A letter to Intel from the Tech Workers Coalition
Intel — congratulations on recently surpassing a major diversity goal you set for yourself and ensuring that over 40% of incoming hires are women or people of color. You stand apart from your tech giant peers in that you’ve made progress instead of just saying “we could do better”. Thank you for your commitment and for achieving change.
You’ve said that you strive for a more diverse workforce not just because it is better for the bottom line but also because “it’s the right thing to do”. As you value diversity, have you reflected on the diversity of the rest of the workers daily arriving to the Intel campus to keep your employees fed, your toilets clean, your premises secure?

Have you listened to cafeteria workers like Lezly Paez as they garner support for a fair process to organize a union?

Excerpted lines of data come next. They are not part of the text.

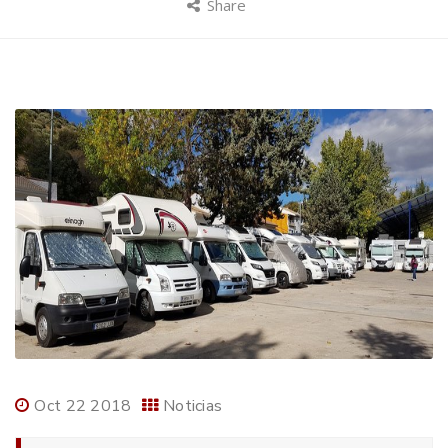
Share
Oct 22 2018
Noticias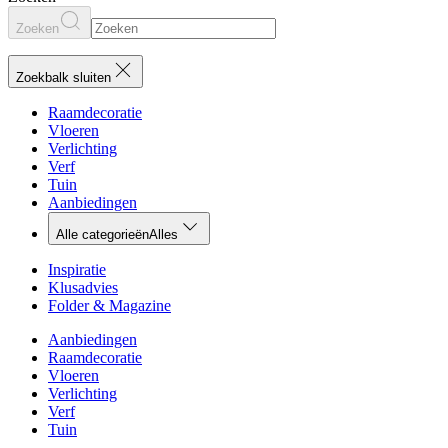
Zoeken
Zoekbalk sluiten
Raamdecoratie
Vloeren
Verlichting
Verf
Tuin
Aanbiedingen
Alle categorieën
Alles
Inspiratie
Klusadvies
Folder & Magazine
Aanbiedingen
Raamdecoratie
Vloeren
Verlichting
Verf
Tuin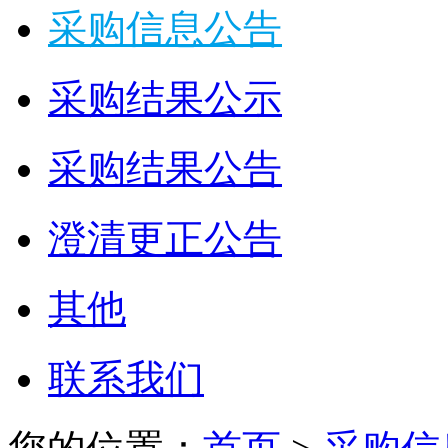
采购信息公告
采购结果公示
采购结果公告
澄清更正公告
其他
联系我们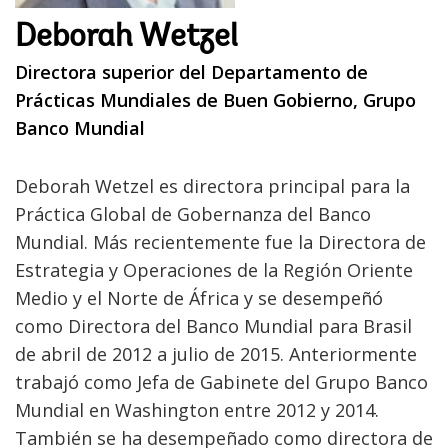
Deborah Wetzel
Directora superior del Departamento de
Prácticas Mundiales de Buen Gobierno, Grupo
Banco Mundial
Deborah Wetzel es directora principal para la
Práctica Global de Gobernanza del Banco
Mundial. Más recientemente fue la Directora de
Estrategia y Operaciones de la Región Oriente
Medio y el Norte de África y se desempeñó
como Directora del Banco Mundial para Brasil
de abril de 2012 a julio de 2015. Anteriormente
trabajó como Jefa de Gabinete del Grupo Banco
Mundial en Washington entre 2012 y 2014.
También se ha desempeñado como directora de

Though Silicon Valley’s tech economy is booming, my co-workers and I are being left behind. Just like thousands of other cafeteria workers here in the Valley, we work for a subcontractor. So, even though the food we provide is a vital part of Intel’s workplace, we’re treated differently than other tech workers. My husband, three children, and I all live together in one bedroom to afford our bills. We’re struggling to survive in Silicon Valley’s increasingly unaffordable housing market.

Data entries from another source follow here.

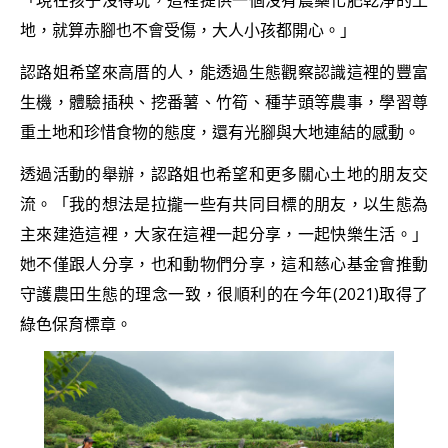
「現在孩子沒得玩，這裡提供一個沒有農藥化肥乾淨的土
地，就算赤腳也不會受傷，大人小孩都開心。」
認路姐希望來高厝的人，能透過生態觀察認識這裡的豐富
生機，體驗插秧、挖番薯、竹筍、種芋頭等農事，學習尊
重土地和珍惜食物的態度，還有光腳與大地連結的感動。
透過活動的舉辦，認路姐也希望和更多關心土地的朋友交
流。「我的想法是拉攏一些有共同目標的朋友，以生態為
主來建造這裡，大家在這裡一起分享，一起快樂生活。」
她不僅跟人分享，也和動物們分享，這和慈心基金會推動
守護農田生態的理念一致，很順利的在今年(2021)取得了
綠色保育標章。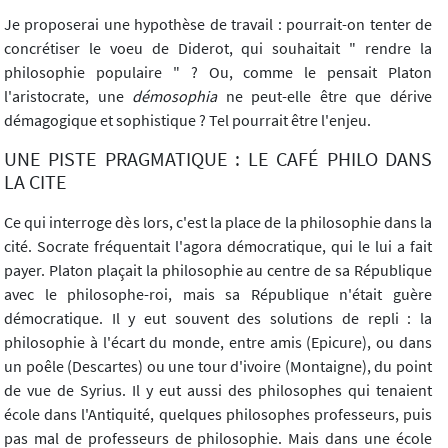
Je proposerai une hypothèse de travail : pourrait-on tenter de
concrétiser le voeu de Diderot, qui souhaitait " rendre la
philosophie populaire " ? Ou, comme le pensait Platon
l'aristocrate, une
démosophia
ne peut-elle être que dérive
démagogique et sophistique ? Tel pourrait être l'enjeu.
UNE PISTE PRAGMATIQUE : LE CAFÉ PHILO DANS
LA CITE
Ce qui interroge dès lors, c'est la place de la philosophie dans la
cité. Socrate fréquentait l'agora démocratique, qui le lui a fait
payer. Platon plaçait la philosophie au centre de sa République
avec le philosophe-roi, mais sa République n'était guère
démocratique. Il y eut souvent des solutions de repli : la
philosophie à l'écart du monde, entre amis (Epicure), ou dans
un poêle (Descartes) ou une tour d'ivoire (Montaigne), du point
de vue de Syrius. Il y eut aussi des philosophes qui tenaient
école dans l'Antiquité, quelques philosophes professeurs, puis
pas mal de professeurs de philosophie. Mais dans une école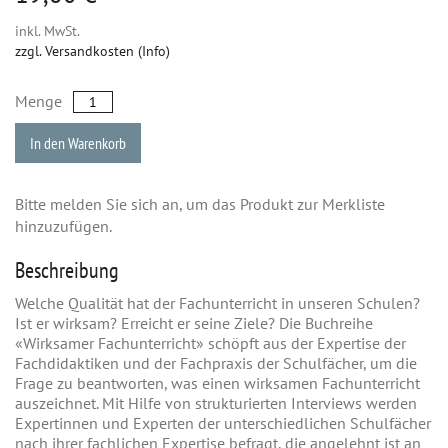
inkl. MwSt.
zzgl. Versandkosten (Info)
Menge
In den Warenkorb
Bitte melden Sie sich an, um das Produkt zur Merkliste
hinzuzufügen.
Beschreibung
Welche Qualität hat der Fachunterricht in unseren Schulen?
Ist er wirksam? Erreicht er seine Ziele? Die Buchreihe
«Wirksamer Fachunterricht» schöpft aus der Expertise der
Fachdidaktiken und der Fachpraxis der Schulfächer, um die
Frage zu beantworten, was einen wirksamen Fachunterricht
auszeichnet. Mit Hilfe von strukturierten Interviews werden
Expertinnen und Experten der unterschiedlichen Schulfächer
nach ihrer fachlichen Expertise befragt, die angelehnt ist an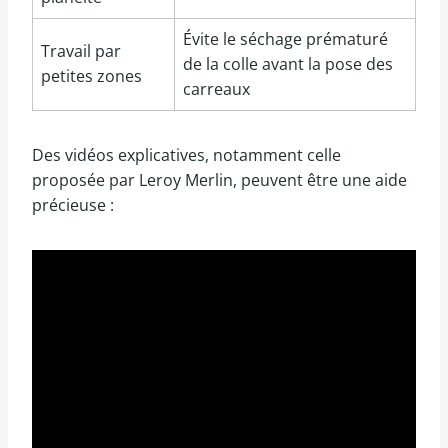
Évite le séchage prématuré
Travail par
de la colle avant la pose des
petites zones
carreaux
Des vidéos explicatives, notamment celle
proposée par Leroy Merlin, peuvent être une aide
précieuse :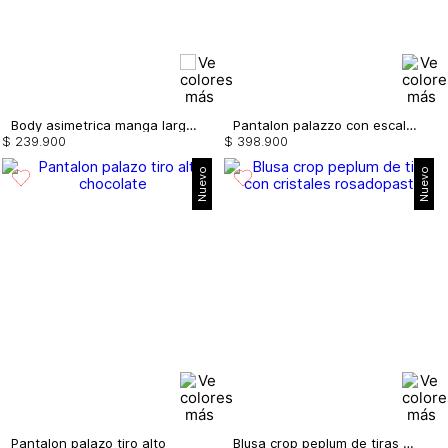
Body asimetrica manga larga con entorche
Pantalon palazzo con escalerilla
$
239
.
900
$
398
.
900
Nuevo
Nuevo
Pantalon palazo tiro alto
Blusa crop peplum de tiras con cristales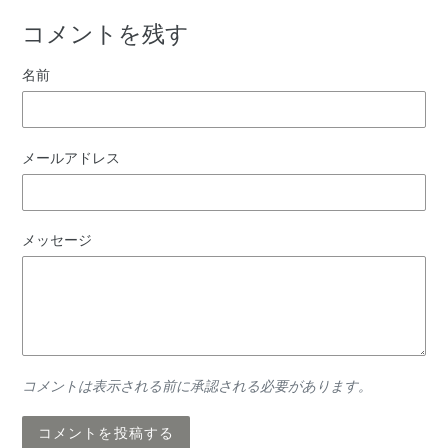
コメントを残す
名前
メールアドレス
メッセージ
コメントは表示される前に承認される必要があります。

The average weekly wage for food service contractors in Silicon Valley was $602 in 2014. In contrast, the average weekly wage of software developers who work alongside cafeteria staff like Lezly was $3,975. (Source: Analysis of Quarterly Census of Employment and Wages, U.S. Bureau of Labor Statistics).

In Silicon Valley many take it for granted that the top jobs are tech jobs and that the market is the all-powerful assignor of value. We know that well-off entrepreneurs inventing apps that primarily meet the needs of other well-off entrepreneurs are not really more valuable than the lower-paid teachers who educate our children; and we also know that our landscapers, our janitors, our security guards have the right to earn enough to care for and support their families.
Intel you’ve paved the way as a role model by releasing your diversity numbers for years longer than your peers, and by actually tying executive bonuses to their success at diversifying their talent base. Now we look to you to continue to be an example for true Silicon Valley progress and to support the Guckenheimer contractors’ request for a fair process to form a union and get their well-earned seat at the table.